Dentists still write millions of prescriptions a year for an antibiotic with life-threatening risks
Owens’ hands, arms, and legs became swollen, and the skin on her arms became discolored. Her granddaughter, Aisha Ruiz, said she hesitated to apply hand lotion to Owens’ skin for fear that it would tear.
Flournoy remains haunted by his mother’s suffering. One question keeps repeating in his mind: Why are dentists still prescribing clindamycin?
Doing as they were taught
For decades, dental schools taught dentists to prescribe antibiotics to prevent procedure-related infections, Abt said.
Dentists were taught to prescribe a type of penicillin, called amoxicillin, because of its effectiveness and safety record. For patients such as Owens, whose medical record listed a penicillin allergy, dentists were taught to prescribe clindamycin.
Because bacteria from the mouth can travel around the body, dentists were taught to prescribe antibiotics to patients with certain heart conditions to prevent a rare but dangerous infection of the lining of the heart and valves, called infective endocarditis, Abt said. Dentists also routinely prescribed antibiotics to people with artificial joints, even if they were otherwise healthy, for fear that the joints could become infected, said Antonia F. Chen, MD, MBA, chair and professor of orthopedic surgery at University of Texas Southwestern.
Experts began to rethink these recommendations as the risks of clindamycin became more apparent. In 2015, researchers reported that a single dose of clindamycin could cause serious complications, including deaths, related to C difficile.
“Dentists did not believe that their prescribing was associated with resistance or C difficile because they perceived their prescribing to be of short duration,” said Katie J. Suda, PharmD, a professor of medicine at the University of Pittsburgh. “They felt that one dose of antibiotic prior to a dental procedure was not associated with an adverse event.”
Dentists in separate silos
Hospitals have made significant progress against C difficile and antimicrobial resistance in recent decades, in large part because they’re required to implement antibiotic stewardship programs, which aim to reduce inappropriate antibiotic use.
But dentists, who work largely in private practice clinics outside hospitals, are seldom included in stewardship efforts. “Dentistry is at the beginning of antibiotic stewardship,” said Emily McDonald, MD, MPH, a medical officer in the office of antibiotic stewardship at the Centers for Disease Control and Prevention.
Although a dentist can check a database to see if someone has been prescribed opioids, there’s usually no way for dentists to learn which antibiotics a patient has taken, said Erinne Kennedy, DDS, a board member of the Association for Dental Safety. That’s because doctors and dentists tend to use incompatible electronic health record systems that can’t share information.
Without access to a person’s medical records, a dentist may have no way to know if a patient has previously been treated for C difficile, a major risk factor for a recurrent infection, unless the patient volunteers that information, Kennedy said.
Dentists also may not see the complications caused by inappropriate antibiotic use, said Christian Lillis, co-founder and CEO of the Peggy Lillis Foundation, an advocacy group that raises awareness about C difficile. Hospital-based physicians and nurses may be more aware of the risk of C difficile because patients with the infection, like Owens, tend to be hospitalized.

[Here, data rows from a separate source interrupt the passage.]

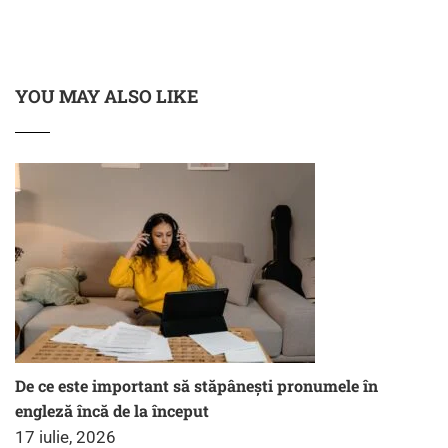
YOU MAY ALSO LIKE
De ce este important să stăpânești pronumele în
engleză încă de la început
17 iulie, 2026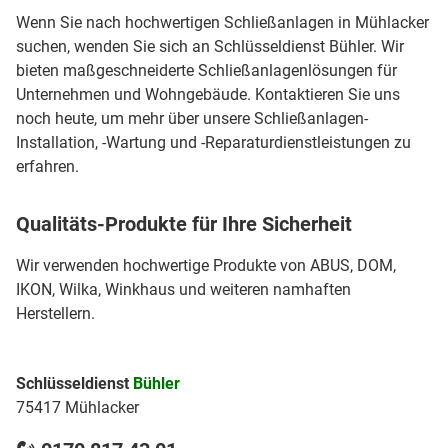
Wenn Sie nach hochwertigen Schließanlagen in Mühlacker
suchen, wenden Sie sich an Schlüsseldienst Bühler. Wir
bieten maßgeschneiderte Schließanlagenlösungen für
Unternehmen und Wohngebäude. Kontaktieren Sie uns
noch heute, um mehr über unsere Schließanlagen-
Installation, -Wartung und -Reparaturdienstleistungen zu
erfahren.
Qualitäts-Produkte für Ihre Sicherheit
Wir verwenden hochwertige Produkte von ABUS, DOM,
IKON, Wilka, Winkhaus und weiteren namhaften
Herstellern.
Schlüsseldienst
Bühler
75417 Mühlacker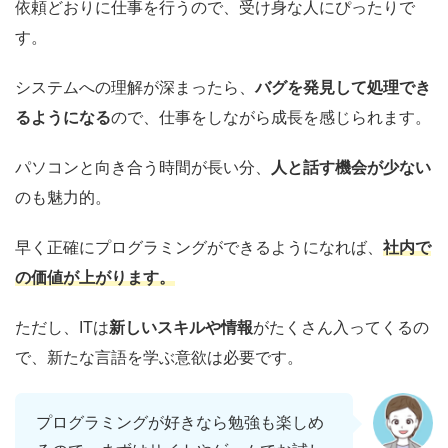
依頼どおりに仕事を行うので、受け身な人にぴったりで
す。
システムへの理解が深まったら、
バグを発見して処理でき
るようになる
ので、仕事をしながら成長を感じられます。
パソコンと向き合う時間が長い分、
人と話す機会が少ない
のも魅力的。
早く正確にプログラミングができるようになれば、
社内で
の価値が上がります。
ただし、ITは
新しいスキルや情報
がたくさん入ってくるの
で、新たな言語を学ぶ意欲は必要です。
プログラミングが好きなら勉強も楽しめ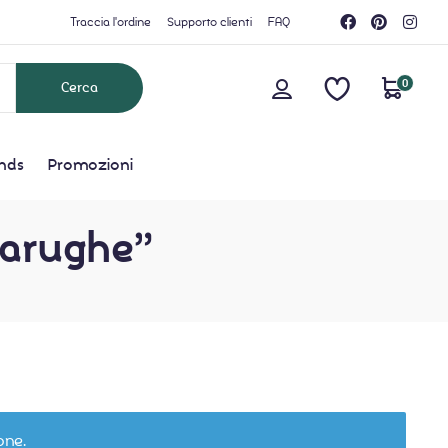
Traccia l'ordine
Supporto clienti
FAQ
0
nds
Promozioni
rtarughe”
one.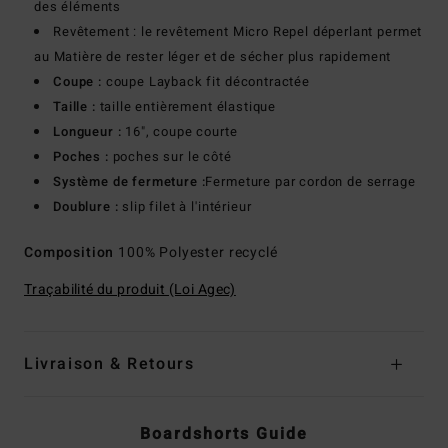
des éléments
Revêtement : le revêtement Micro Repel déperlant permet
au Matière de rester léger et de sécher plus rapidement
Coupe :
coupe Layback fit décontractée
Taille :
taille entièrement élastique
Longueur :
16", coupe courte
Poches :
poches sur le côté
Système de fermeture :
Fermeture par cordon de serrage
Doublure :
slip filet à l'intérieur
Composition
100% Polyester recyclé
Traçabilité du produit (Loi Agec)
Livraison & Retours
Boardshorts Guide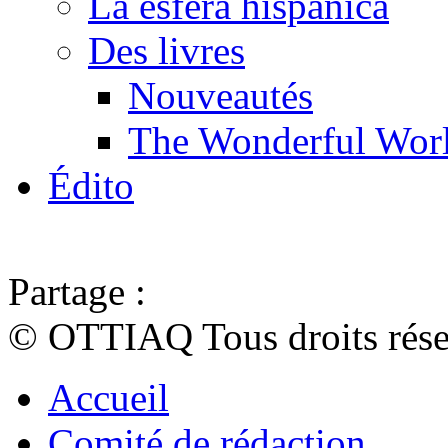
La esfera hispánica
Des livres
Nouveautés
The Wonderful Worl
Édito
Partage :
© OTTIAQ Tous droits rése
Accueil
Comité de rédaction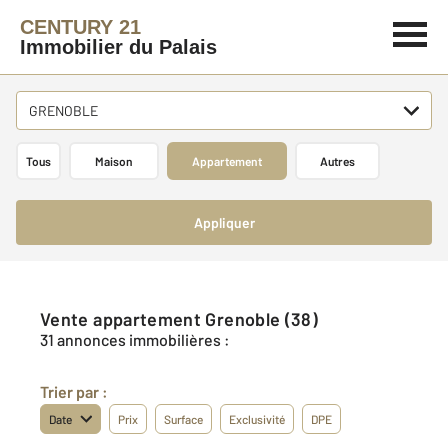
CENTURY 21
Immobilier du Palais
GRENOBLE
Tous
Maison
Appartement
Autres
Appliquer
Vente appartement Grenoble (38)
31 annonces immobilières :
Trier par :
Date
Prix
Surface
Exclusivité
DPE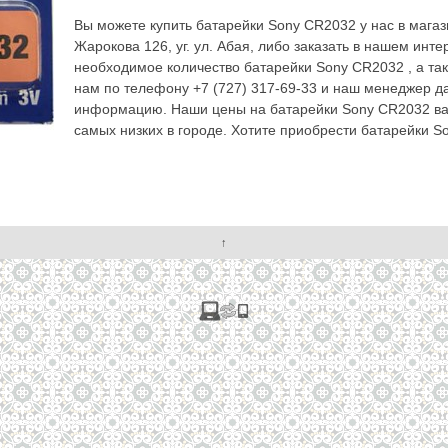
Вы можете купить батарейки Sony CR2032 у нас в магази
Жарокова 126, уг. ул. Абая, либо заказать в нашем инте
необходимое количество батарейки Sony CR2032 , а та
нам по телефону +7 (727) 317-69-33 и наш менеджер 
информацию. Наши цены на батарейки Sony CR2032 вас
самых низких в городе. Хотите приобрести батарейки S
↑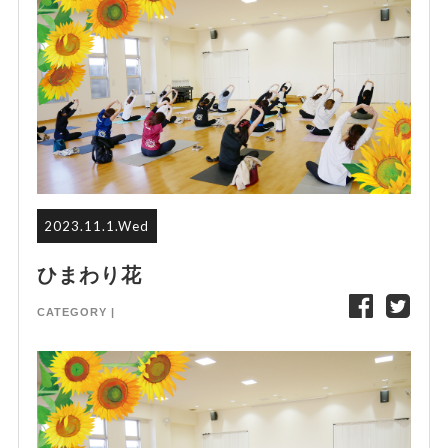
2023.11.1.Wed
ひまわり花
CATEGORY |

“When you get diarrhea after you go to the dentist, you don’t call your dentist. You go to the hospital or ER,” said Lillis, whose family launched the foundation after their mother died in 2010 due to a C difficile infection at age 56. “My mother was dead for three weeks before her dentist knew.”
Updating guidelines
In recent years, professional societies have worked to educate health care providers about the risks of antibiotics, recommending that dentists restrict their use to a relatively small group of patients with the greatest need or highest risk.
“Antibiotics are a very, very precious resource and a finite resource,” said Purnima Kumar, DDS, PhD, an ADA spokesperson and chair of periodontics and oral medicine at the University of Michigan School of Dentistry. “They must be reserved for a time when it is required and always be conserved for the patient who needs it.”
But the ADA’s recommendations on clindamycin are nuanced.
While ADA guidelines still say that clindamycin can be used for treatment, the society has ruled it out as a prevention strategy, said B. Jason Kyles, DDS, clinical assistant professor of oral and maxillofacial pathology, radiology and medicine at the New York University College of Dentistry.
ADA guidelines state that antibiotics aren’t needed to treat dental infections that cause pain and swelling, except in limited circumstances. The guidelines include clindamycin as a possible choice to treat patients who are allergic to penicillin.
“The ADA has entirely abandoned recommending clindamycin for preventing heart and joint infections and strongly discourages it for treating them unless absolutely no other safe options exist,” Kyles said. Clindamycin is “now considered more of a last resort. Dentists are encouraged to use alternatives.”
Some dentists prescribe antibiotics more often than needed because of outside pressure, such as the fear of a lawsuit if a patient develops a serious infection.
Pressure can also come from patients. Some expect antibiotics before or after invasive dental procedures, especially if they are used to receiving a prescription. Changing patient expectations isn’t easy, Kumar said.